Überraschung: Das finstere Mittelalter war nicht finster.
Der Begriff Mittelalter stammt von den Humanisten, die die Zeit zwischen ihrer Ära und der Antike als Zeit dazwischen bezeichneten, eben als Mittelalter. Die Humanisten wollten direkt an die Antike anknüpfen. Aus dem, was damals über die Antike bekannt war, bastelten sich die Humanisten eine ideale Welt.
Damit der Humanismus heller erscheint, musste das Mittelalter finster sein. Um den Kontrast zu erhöhen. Das verbreiteten die Humanisten. Für die war alles Mittelalterliche, das Gotisch im Sinne von barbarisch uralt.
Antike Sklaven und massakrierte Besiegte, hätten da ihre Zweifel gehabt, ob die Antike soll toll war.
Das Mittelalter wird gerechnet von 500 bis 1500, von der Taufe des Frankenkönigs Chlodwig bis zur Entdeckung Amerikas.
Beide Ereignisse änderten Europa für immer. Chlodwigs katholische Taufe brachte die fränkische Könige unter den politischen Einfluss der Päpste, ab 800 die germanischen Kaiser Und nach 1500 flutete das Siber aus Südamerika Europa mit Silbergeld. Damit wich der Wahrentausch der Geldwirtschaft. Der Kapitalismus wurde möglich.
Das Mittelalter bereitete die Neuzeit vor. Im Mittelalter wandelte sich die Antike in neue Herrschaftsformen. Aus dem römischen Reiche entwickelten sich germanische Reiche und aus Ostrom wurde Byzanz. Islamische Araber betraten die europäische Bühne.
Viele praktische Erfindung wurden im Mittelalter gemacht.
Die riesigen gotischen Kirchen waren nicht möglich ohne Ingenieur-Wissen und technische Innovationen und Gewusst-wie.
Im Mittelalter wurde der Räderpflug erfunden und das Kumet, also das Teil, mit dem die Kraft von Rindern und Pferden optimal als Zugkraft genutzt werden konnte.
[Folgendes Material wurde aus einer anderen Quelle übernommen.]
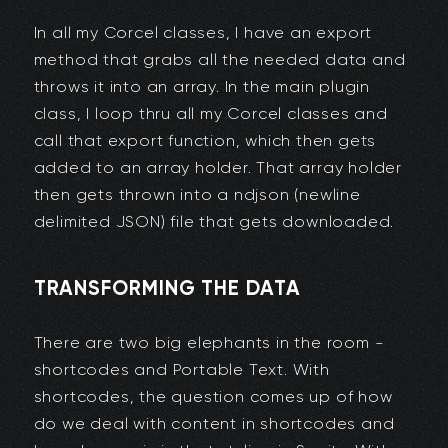
In all my Corcel classes, I have an export
method that grabs all the needed data and
throws it into an array. In the main plugin
class, I loop thru all my Corcel classes and
call that export function, which then gets
added to an array holder. That array holder
then gets thrown into a ndjson (newline
delimited JSON) file that gets downloaded.
TRANSFORMING THE DATA
There are two big elephants in the room -
shortcodes and Portable Text. With
shortcodes, the question comes up of how
do we deal with content in shortcodes and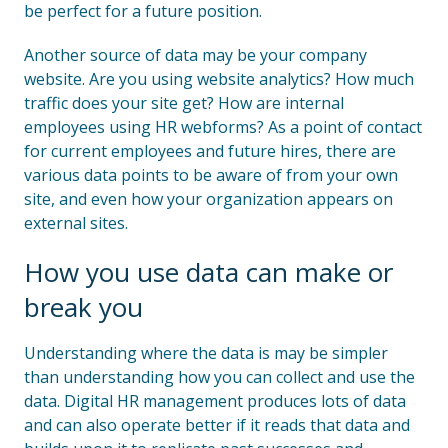
be perfect for a future position.
Another source of data may be your company
website. Are you using website analytics? How much
traffic does your site get? How are internal
employees using HR webforms? As a point of contact
for current employees and future hires, there are
various data points to be aware of from your own
site, and even how your organization appears on
external sites.
How you use data can make or
break you
Understanding where the data is may be simpler
than understanding how you can collect and use the
data. Digital HR management produces lots of data
and can also operate better if it reads that data and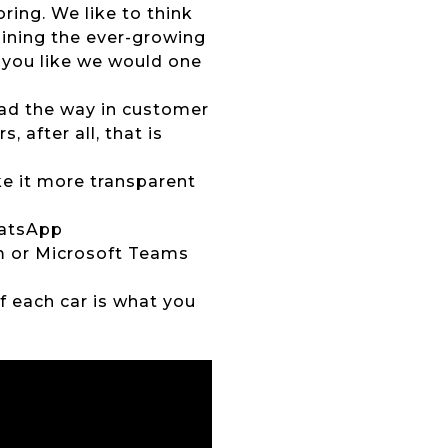
ing. We like to think
joining the ever-growing
 you like we would one
lead the way in customer
 after all, that is
ke it more transparent
hatsApp
om or Microsoft Teams
of each car is what you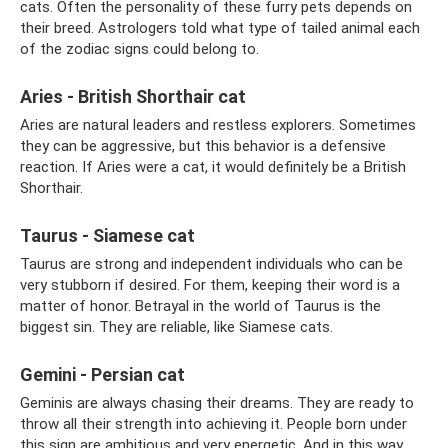
cats. Often the personality of these furry pets depends on
their breed. Astrologers told what type of tailed animal each
of the zodiac signs could belong to.
Aries - British Shorthair cat
Aries are natural leaders and restless explorers. Sometimes
they can be aggressive, but this behavior is a defensive
reaction. If Aries were a cat, it would definitely be a British
Shorthair.
Taurus - Siamese cat
Taurus are strong and independent individuals who can be
very stubborn if desired. For them, keeping their word is a
matter of honor. Betrayal in the world of Taurus is the
biggest sin. They are reliable, like Siamese cats.
Gemini - Persian cat
Geminis are always chasing their dreams. They are ready to
throw all their strength into achieving it. People born under
this sign are ambitious and very energetic. And in this way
Das war für die Landwirtschaft eine Revolution wie später der Traktor. Räderpflug und Kumet ermöglichten Landwirtschaft auch auf schweren Böden und ermöglichten bis dato unbekannt reiche Ernten. Die Landwirtschaft konnte viel mehr Menschen ernähren, die sich nun in Vollzeit Handwerk, Kunst. Bau, Religion, Handel, Politik und Krieg widmen konnten.
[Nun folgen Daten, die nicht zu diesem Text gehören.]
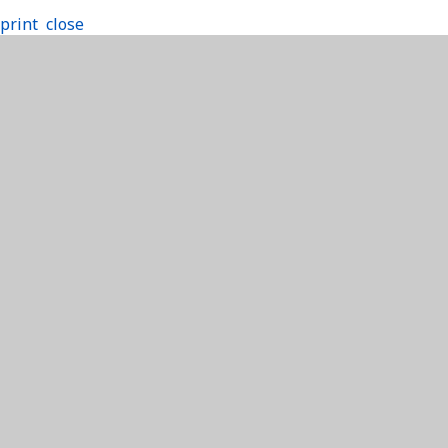
print
close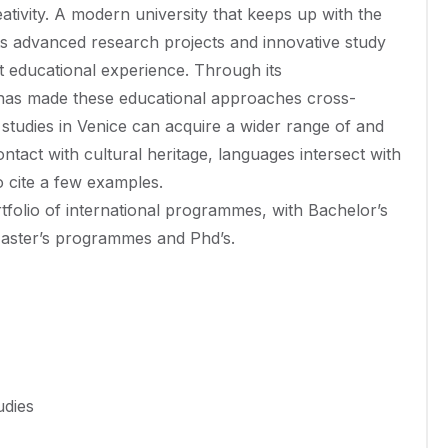
eativity. A modern university that keeps up with the
nts advanced research projects and innovative study
t educational experience. Through its
i has made these educational approaches cross-
 studies in Venice can acquire a wider range of and
ontact with cultural heritage, languages intersect with
o cite a few examples.
rtfolio of international programmes, with Bachelor’s
Master’s programmes and Phd’s.
udies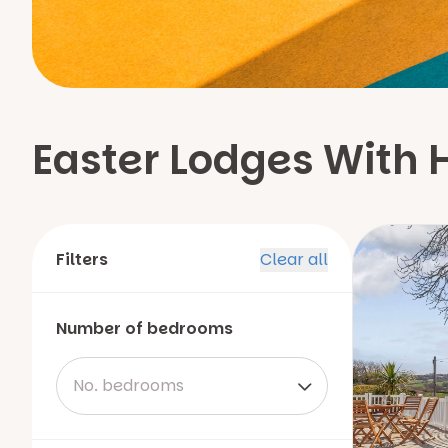
Easter Lodges With 
Filters
Clear all
Number of bedrooms
No. bedrooms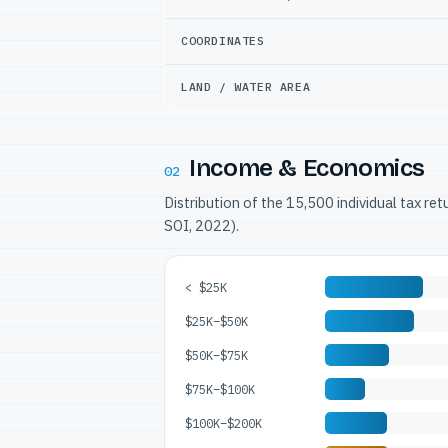
COORDINATES
LAND / WATER AREA
Income & Economics
02
Distribution of the 15,500 individual tax re
SOI, 2022).
< $25K
$25K–$50K
$50K–$75K
$75K–$100K
$100K–$200K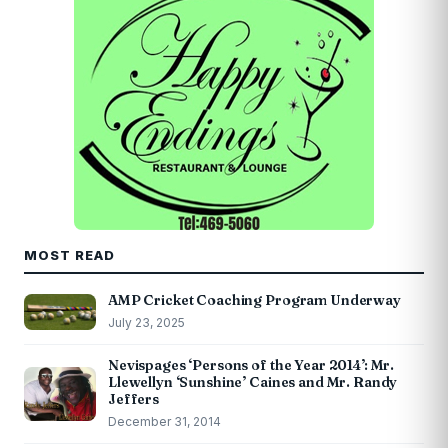
MOST READ
AMP Cricket Coaching Program Underway
July 23, 2025
Nevispages ‘Persons of the Year 2014’: Mr.
Llewellyn ‘Sunshine’ Caines and Mr. Randy
Jeffers
December 31, 2014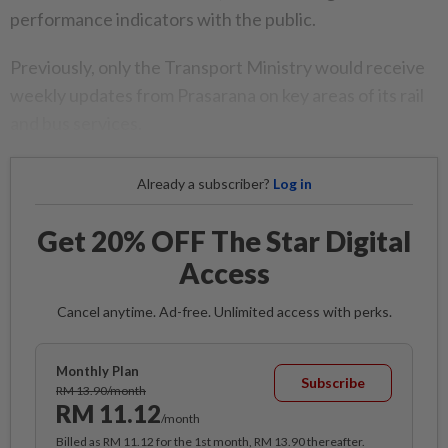
performance indicators with the public.
Previously, only the Transport Ministry would receive
weekly updates from Prasarana on key areas of its rail
and bus services.
Already a subscriber?
Log in
Get 20% OFF The Star Digital
Access
Cancel anytime. Ad-free. Unlimited access with perks.
Monthly Plan
Subscribe
RM 13.90/month
RM 11.12
/month
Billed as RM 11.12 for the 1st month, RM 13.90 thereafter.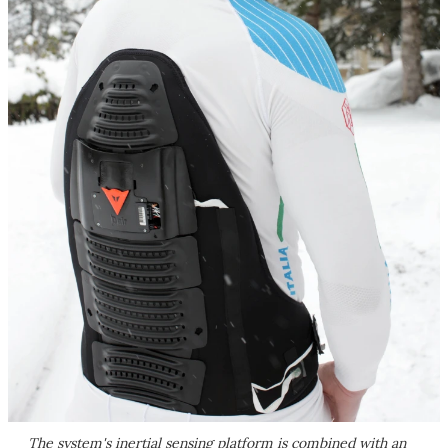
The system's inertial sensing platform is combined with an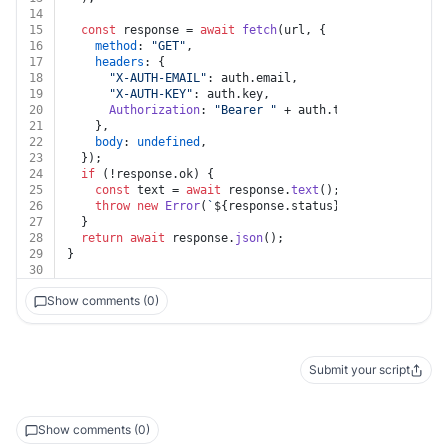
14
15
const
 response = 
await
fetch
(url, {
16
method
: 
"GET"
,
17
headers
: {
18
"X-AUTH-EMAIL"
: auth.
email
,
19
"X-AUTH-KEY"
: auth.
key
,
20
Authorization
: 
"Bearer "
 + auth.
token
,
21
    },
22
body
: 
undefined
,
23
  });
24
if
 (!response.
ok
) {
25
const
 text = 
await
 response.
text
();
26
throw
new
Error
(
`
${response.status}
${text}
`
);
27
  }
28
return
await
 response.
json
();
29
}
30
Show comments (0)
Submit your script
Show comments (0)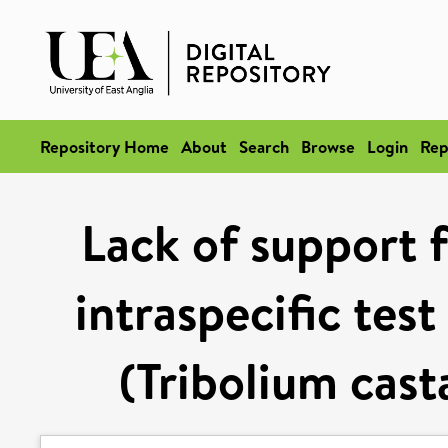
Repository Home
About
Search
Browse
Login
Rep
Lack of support f
intraspecific test
(Tribolium cas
Universitäten wurde gegründet, ein Rechtssystem geschaffen. Das Rechtswesen wurde Wissenschaft. Es wurde so viel gelesen und geschrieben. Nicht umsonst wurde die Brille im Mittelalter erfunden. Noch heute leben davon Optiker und Modemacher.
Und die Theologie entwickelte in der Interpretation der Bibel die wissenaschaftliche Methode von These und logischem Beweis oder logischer Widerlegung.
These - Gegenthese - Auflösung durch objektive Logik.
Dieses Prinzip konnte dann auf die Naturwissenschaften angewandt werden. Es war fertig durchdacht und perfekt und ausbaufähig. Das mittelalterliche Denken hatte die Voraussetzungen geschaffen, nach der Bibel nun die Natur zu erforschen.
Und dass die Erde eine Kugel ist, wusste man im Mittelalter. Nicht umsonst symbolisiert der Reichsapfel (!) der Kaiser ihren Machtanspruch über den Erdball.
Was wir als finsteres Mittelalter gefühlt wissen: Hexenprozesse, Verbrennen von Ketzern erlebte seine Blüte in der frühen Neuzeit, also nach 1500. Warum? Der Wandel der Welt nach Entdeckung Amerikas und dem Seeweg nach Indien, wälzte Wirtschaft und Denken um. Das führte zu Krisen, in denen Schuldige gesucht wurden. Und gefundene wurden.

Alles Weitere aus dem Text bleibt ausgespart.